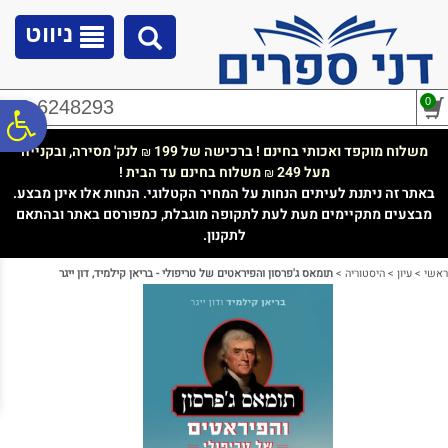
לתפריט
לתוכן
לתפריט
אתר
המרכזי
נגישות
ניווט
0
02-6248293
פ
משלוח מוקפד ואכותי בחינם ! ברכישה של 199
לנק' מסירה, ובקנייה
₪
מעל 249
משלוח בחינם עד הבית !
₪
סר
באתר זה ניתנת לעיתים הנחות על המחיר הקטלוגי. הנחות אלו אינן מבצע.
מבצעים מתקיימים מעת לעת לתקופה מוגבלת, כמפורסם באתר ובהתאם
לתקנון.
נג
ראשי
>
עיון
>
היסטוריה
>
תומאס ג'פרסון והפיראטים של טריפולי - בריאן קילמיד, דון ייגר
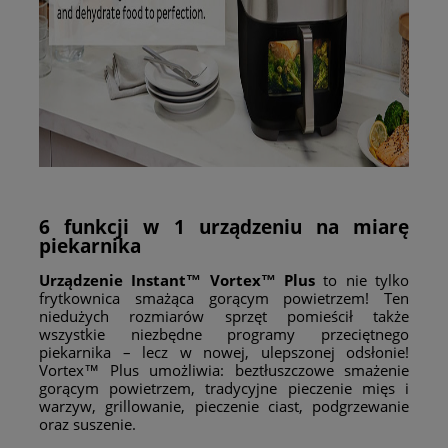
6 funkcji w 1 urządzeniu na miarę
piekarnika
Urządzenie Instant™ Vortex™ Plus
to nie tylko
frytkownica smażąca gorącym powietrzem! Ten
niedużych rozmiarów sprzęt pomieścił także
wszystkie niezbędne programy przeciętnego
piekarnika – lecz w nowej, ulepszonej odsłonie!
Vortex™ Plus umożliwia: beztłuszczowe smażenie
gorącym powietrzem, tradycyjne pieczenie mięs i
warzyw, grillowanie, pieczenie ciast, podgrzewanie
oraz suszenie.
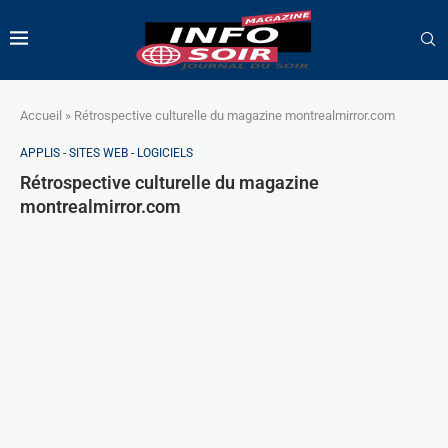
Accueil
»
Rétrospective culturelle du magazine montrealmirror.com
APPLIS - SITES WEB - LOGICIELS
Rétrospective culturelle du magazine
montrealmirror.com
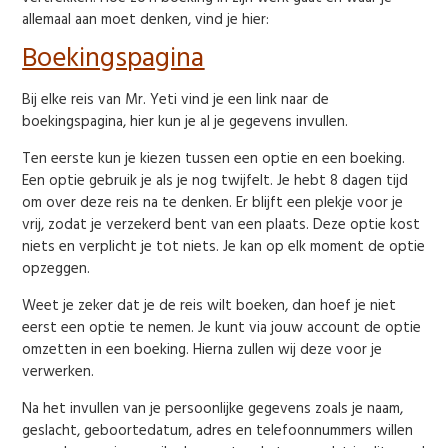
allemaal aan moet denken, vind je hier:
Boekingspagina
Bij elke reis van Mr. Yeti vind je een link naar de
boekingspagina, hier kun je al je gegevens invullen.
Ten eerste kun je kiezen tussen een optie en een boeking.
Een optie gebruik je als je nog twijfelt. Je hebt 8 dagen tijd
om over deze reis na te denken. Er blijft een plekje voor je
vrij, zodat je verzekerd bent van een plaats. Deze optie kost
niets en verplicht je tot niets. Je kan op elk moment de optie
opzeggen.
Weet je zeker dat je de reis wilt boeken, dan hoef je niet
eerst een optie te nemen. Je kunt via jouw account de optie
omzetten in een boeking. Hierna zullen wij deze voor je
verwerken.
Na het invullen van je persoonlijke gegevens zoals je naam,
geslacht, geboortedatum, adres en telefoonnummers willen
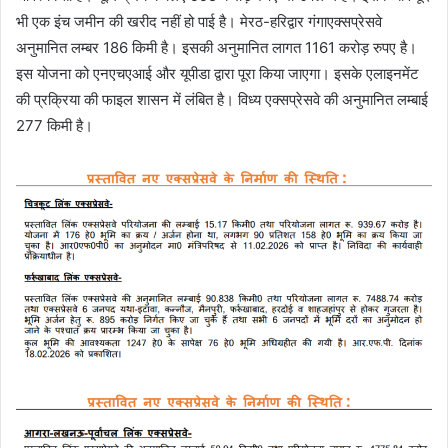
भी एक इंच जमीन की खरीद नहीं हो पाई है। मेरठ-हरिद्वार गंगाएक्सप्रेसवे
अनुमानित लम्बर 186 किमी है। इसकी अनुमानित लागत 1161 करोड़ रुपए है।
इस योजना को एनएचएआई और यूपीडा द्वारा पूरा किया जाएगा। इसके एलाइनमेंट
की प्रक्रिया की फाइल शासन में लंबित है। विध्य एक्सप्रेसवे की अनुमानित लम्बाई
277 किमी है।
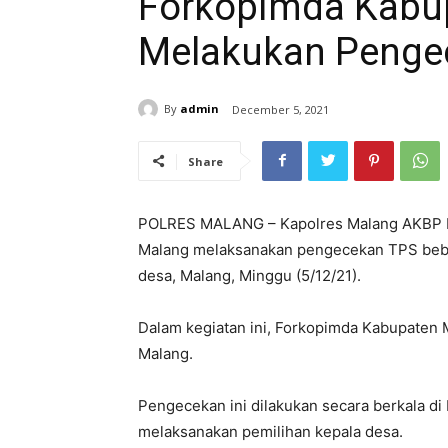
Forkopimda Kabu
Melakukan Pengec
By
admin
December 5, 2021
Share
POLRES MALANG – Kapolres Malang AKBP 
Malang melaksanakan pengecekan TPS bebe
desa, Malang, Minggu (5/12/21).
Dalam kegiatan ini, Forkopimda Kabupaten 
Malang.
Pengecekan ini dilakukan secara berkala d
melaksanakan pemilihan kepala desa.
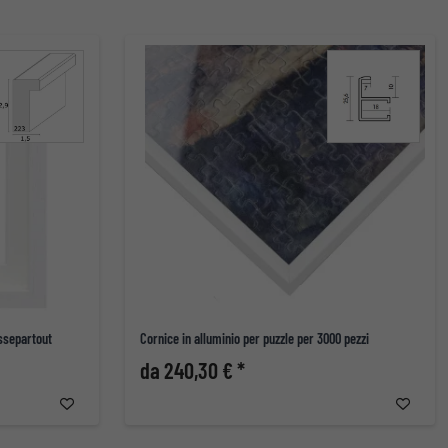
ssepartout
Cornice in alluminio per puzzle per 3000 pezzi
da 240,30 € *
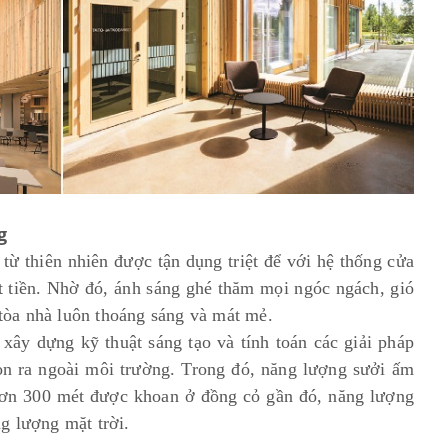
g
từ thiên nhiên được tận dụng triệt để với hệ thống cửa
t tiền. Nhờ đó, ánh sáng ghé thăm mọi ngóc ngách, gió
n tòa nhà luôn thoáng sáng và mát mẻ.
 xây dựng kỹ thuật sáng tạo và tính toán các giải pháp
on ra ngoài môi trường. Trong đó, năng lượng sưởi ấm
 hơn 300 mét được khoan ở đồng cỏ gần đó, năng lượng
g lượng mặt trời.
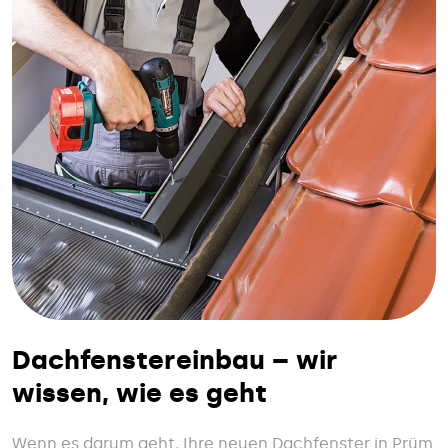
Dachfenstereinbau – wir
wissen, wie es geht
Wenn es darum geht, Ihre neuen Dachfenster in Prüm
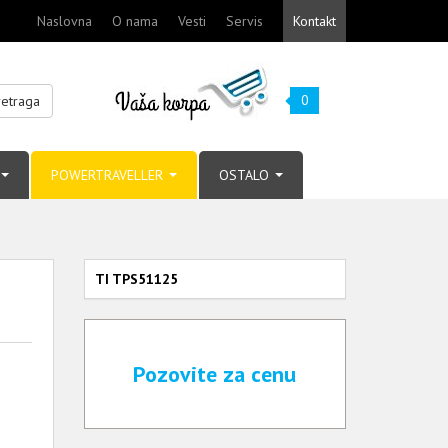
Naslovna
O nama
Vesti
Servis
Kontakt
0
retraga
POWERTRAVELLER
OSTALO
TI TPS51125
Pozovite za cenu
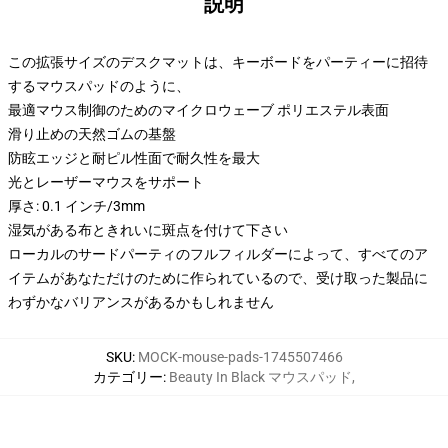
説明
この拡張サイズのデスクマットは、キーボードをパーティーに招待
するマウスパッドのように、
最適マウス制御のためのマイクロウェーブ ポリエステル表面
滑り止めの天然ゴムの基盤
防眩エッジと耐ピル性面で耐久性を最大
光とレーザーマウスをサポート
厚さ: 0.1 インチ/3mm
湿気がある布ときれいに斑点を付けて下さい
ローカルのサードパーティのフルフィルダーによって、すべてのア
イテムがあなただけのために作られているので、受け取った製品に
わずかなバリアンスがあるかもしれません
SKU
:
MOCK-mouse-pads-1745507466
カテゴリー
:
Beauty In Black マウスパッド
,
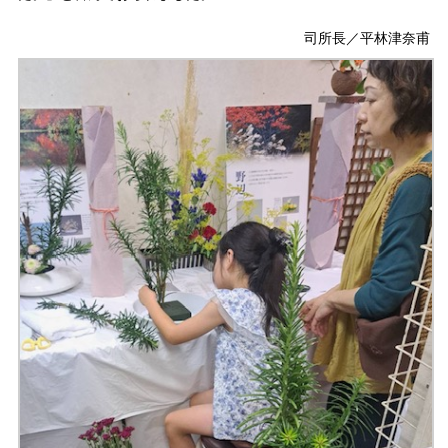
司所長／平林津奈甫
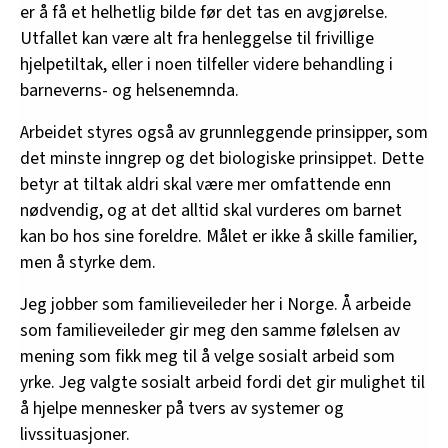
er å få et helhetlig bilde før det tas en avgjørelse.
Utfallet kan være alt fra henleggelse til frivillige
hjelpetiltak, eller i noen tilfeller videre behandling i
barneverns- og helsenemnda.
Arbeidet styres også av grunnleggende prinsipper, som
det minste inngrep og det biologiske prinsippet. Dette
betyr at tiltak aldri skal være mer omfattende enn
nødvendig, og at det alltid skal vurderes om barnet
kan bo hos sine foreldre. Målet er ikke å skille familier,
men å styrke dem.
Jeg jobber som familieveileder her i Norge. Å arbeide
som familieveileder gir meg den samme følelsen av
mening som fikk meg til å velge sosialt arbeid som
yrke. Jeg valgte sosialt arbeid fordi det gir mulighet til
å hjelpe mennesker på tvers av systemer og
livssituasjoner.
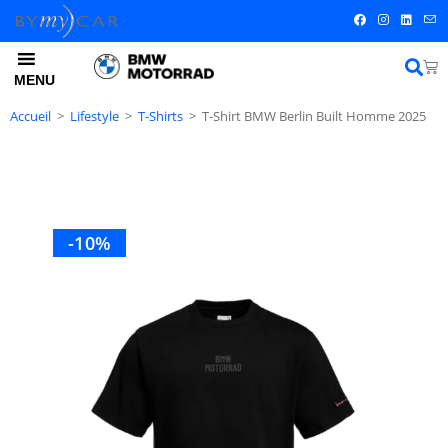
MENU
Accueil
>
Lifestyle
>
T-Shirts
>
T-Shirt BMW Berlin Built Homme 2025
-10%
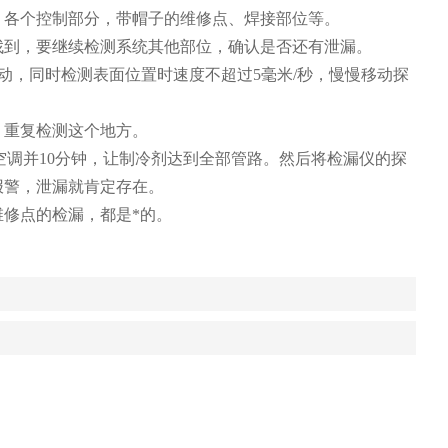
，各个控制部分，带帽子的维修点、焊接部位等。
找到，要继续检测系统其他部位，确认是否还有泄漏。
动，同时检测表面位置时速度不超过
5
毫米
/
秒，慢慢移动探
，重复检测这个地方。
空调并
10
分钟，让制冷剂达到全部管路。然后将检漏仪的探
报警，泄漏就肯定存在。
修点的检漏，都是*的。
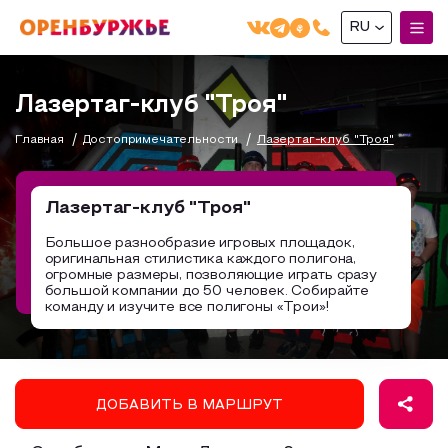
RU
English(EN)
Лазертаг-клуб "Троя"
Русский(RU)
Главная
Достопримечательности
Лазертаг-клуб "Троя"
О РЕГИОНЕ
О регионе
Лазертаг-клуб "Троя"
МОЙ МАРШРУТ
Фотобанк
Большое разнообразие игровых площадок,
оригинальная стилистика каждого полигона,
Маршруты от туроператоров
Бузулук и Бузулукский район
огромные размеры, позволяющие играть сразу
ГДЕ ПОЕСТЬ
большой компании до 50 человек. Собирайте
Промышленный туризм
Соль-Илецкий район
команду и изучите все полигоны «Трои»!
ГДЕ ОСТАНОВИТЬСЯ
Пешеходный туризм
Саракташский район
СУВЕНИРЫ
Сельский туризм
ДОБАВИТЬ В МАРШРУТ
Аудио маршруты
НАЦИОНАЛЬНЫЙ ТУРИСТСКИЙ МАРШРУТ
Автотуризм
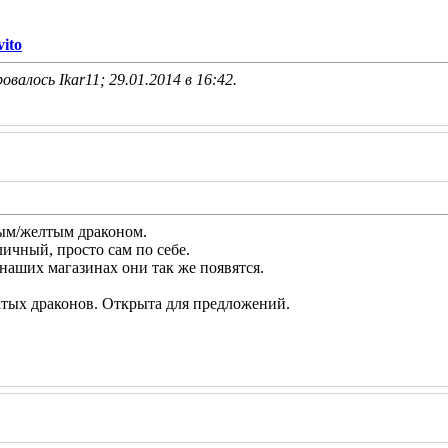
ito
овалось Ikar11; 29.01.2014 в
16:42
.
тым/желтым драконом.
ичный, просто сам по себе.
наших магазинах они так же появятся.
ых драконов. Открыта для предложений.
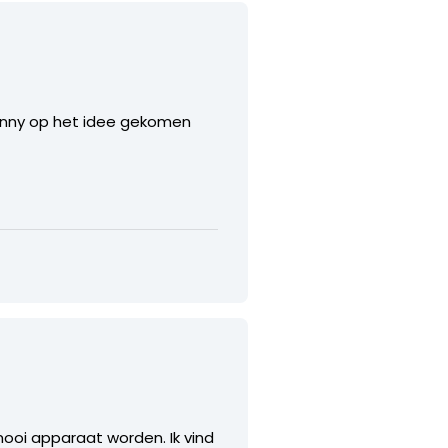
onny op het idee gekomen
ooi apparaat worden. Ik vind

· · · · · · ·

_Task details:_ Each record above needs to be retyped exactly, without any pictures.

_Solution for this exercise:_
לתפריט
לתוכן
לתפריט
אתר
המרכזי
נגישות
ניווט
0
02-6248293
פ
משלוח מוקפד ואכותי בחינם ! ברכישה של 199
לנק' מסירה, ובקנייה
₪
מעל 249
משלוח בחינם עד הבית !
₪
סר
באתר זה ניתנת לעיתים הנחות על המחיר הקטלוגי. הנחות אלו אינן מבצע.
מבצעים מתקיימים מעת לעת לתקופה מוגבלת, כמפורסם באתר ובהתאם
לתקנון.
נג
ראשי
>
עיון
>
היסטוריה
>
תומאס ג'פרסון והפיראטים של טריפולי - בריאן קילמיד, דון ייגר
6 funkcji w 1 urządzeniu na miarę
piekarnika
Urządzenie Instant™ Vortex™ Plus
to nie tylko
frytkownica smażąca gorącym powietrzem! Ten
niedużych rozmiarów sprzęt pomieścił także
wszystkie niezbędne programy przeciętnego
piekarnika – lecz w nowej, ulepszonej odsłonie!
Vortex™ Plus umożliwia: beztłuszczowe smażenie
gorącym powietrzem, tradycyjne pieczenie mięs i
warzyw, grillowanie, pieczenie ciast, podgrzewanie
oraz suszenie.
Accueil
»
Rétrospective culturelle du magazine montrealmirror.com
APPLIS - SITES WEB - LOGICIELS
Rétrospective culturelle du magazine
montrealmirror.com
allemaal aan moet denken, vind je hier:
Boekingspagina
Bij elke reis van Mr. Yeti vind je een link naar de
boekingspagina, hier kun je al je gegevens invullen.
Ten eerste kun je kiezen tussen een optie en een boeking.
Een optie gebruik je als je nog twijfelt. Je hebt 8 dagen tijd
om over deze reis na te denken. Er blijft een plekje voor je
vrij, zodat je verzekerd bent van een plaats. Deze optie kost
niets en verplicht je tot niets. Je kan op elk moment de optie
opzeggen.
Weet je zeker dat je de reis wilt boeken, dan hoef je niet
eerst een optie te nemen. Je kunt via jouw account de optie
omzetten in een boeking. Hierna zullen wij deze voor je
verwerken.
Na het invullen van je persoonlijke gegevens zoals je naam,
geslacht, geboortedatum, adres en telefoonnummers willen
भी एक इंच जमीन की खरीद नहीं हो पाई है। मेरठ-हरिद्वार गंगाएक्सप्रेसवे
अनुमानित लम्बर 186 किमी है। इसकी अनुमानित लागत 1161 करोड़ रुपए है।
इस योजना को एनएचएआई और यूपीडा द्वारा पूरा किया जाएगा। इसके एलाइनमेंट
की प्रक्रिया की फाइल शासन में लंबित है। विध्य एक्सप्रेसवे की अनुमानित लम्बाई
277 किमी है।
Forkopimda Kabu
Melakukan Pengec
By
admin
December 5, 2021
Share
POLRES MALANG – Kapolres Malang AKBP 
Malang melaksanakan pengecekan TPS bebe
desa, Malang, Minggu (5/12/21).
Dalam kegiatan ini, Forkopimda Kabupaten 
Malang.
Pengecekan ini dilakukan secara berkala d
melaksanakan pemilihan kepala desa.
ssepartout
Cornice in alluminio per puzzle per 3000 pezzi
da 240,30 € *
g
từ thiên nhiên được tận dụng triệt để với hệ thống cửa
t tiền. Nhờ đó, ánh sáng ghé thăm mọi ngóc ngách, gió
n tòa nhà luôn thoáng sáng và mát mẻ.
 xây dựng kỹ thuật sáng tạo và tính toán các giải pháp
on ra ngoài môi trường. Trong đó, năng lượng sưởi ấm
 hơn 300 mét được khoan ở đồng cỏ gần đó, năng lượng
g lượng mặt trời.
Dachfenstereinbau – wir
wissen, wie es geht
Wenn es darum geht, Ihre neuen Dachfenster in Prüm
Naslovna
O nama
Vesti
Servis
Kontakt
0
retraga
POWERTRAVELLER
OSTALO
TI TPS51125
Pozovite za cenu
説明
この拡張サイズのデスクマットは、キーボードをパーティーに招待
するマウスパッドのように、
最適マウス制御のためのマイクロウェーブ ポリエステル表面
滑り止めの天然ゴムの基盤
防眩エッジと耐ピル性面で耐久性を最大
光とレーザーマウスをサポート
厚さ: 0.1 インチ/3mm
湿気がある布ときれいに斑点を付けて下さい
ローカルのサードパーティのフルフィルダーによって、すべてのア
イテムがあなただけのために作られているので、受け取った製品に
わずかなバリアンスがあるかもしれません
SKU
:
MOCK-mouse-pads-1745507466
カテゴリー
:
Beauty In Black マウスパッド
,
司所長／平林津奈甫
er å få et helhetlig bilde før det tas en avgjørelse.
Utfallet kan være alt fra henleggelse til frivillige
hjelpetiltak, eller i noen tilfeller videre behandling i
barneverns- og helsenemnda.
Arbeidet styres også av grunnleggende prinsipper, som
det minste inngrep og det biologiske prinsippet. Dette
betyr at tiltak aldri skal være mer omfattende enn
nødvendig, og at det alltid skal vurderes om barnet
kan bo hos sine foreldre. Målet er ikke å skille familier,
men å styrke dem.
Jeg jobber som familieveileder her i Norge. Å arbeide
som familieveileder gir meg den samme følelsen av
mening som fikk meg til å velge sosialt arbeid som
yrke. Jeg valgte sosialt arbeid fordi det gir mulighet til
å hjelpe mennesker på tvers av systemer og
livssituasjoner.
MENU
Accueil
>
Lifestyle
>
T-Shirts
>
T-Shirt BMW Berlin Built Homme 2025
-10%
，各个控制部分，带帽子的维修点、焊接部位等。
找到，要继续检测系统其他部位，确认是否还有泄漏。
动，同时检测表面位置时速度不超过
5
毫米
/
秒，慢慢移动探
，重复检测这个地方。
空调并
10
分钟，让制冷剂达到全部管路。然后将检漏仪的探
报警，泄漏就肯定存在。
修点的检漏，都是*的。
RU
English(EN)
Лазертаг-клуб "Троя"
Русский(RU)
Главная
Достопримечательности
Лазертаг-клуб "Троя"
О РЕГИОНЕ
О регионе
Лазертаг-клуб "Троя"
МОЙ МАРШРУТ
Фотобанк
Большое разнообразие игровых площадок,
оригинальная стилистика каждого полигона,
Маршруты от туроператоров
Бузулук и Бузулукский район
огромные размеры, позволяющие играть сразу
ГДЕ ПОЕСТЬ
большой компании до 50 человек. Собирайте
Промышленный туризм
Соль-Илецкий район
команду и изучите все полигоны «Трои»!
ГДЕ ОСТАНОВИТЬСЯ
Пешеходный туризм
Саракташский район
СУВЕНИРЫ
Сельский туризм
ДОБАВИТЬ В МАРШРУТ
Аудио маршруты
НАЦИОНАЛЬНЫЙ ТУРИСТСКИЙ МАРШРУТ
Автотуризм
ito
овалось Ikar11; 29.01.2014 в
16:42
.
тым/желтым драконом.
ичный, просто сам по себе.
наших магазинах они так же появятся.
ых драконов. Открыта для предложений.
onny op het idee gekomen
ooi apparaat worden. Ik vind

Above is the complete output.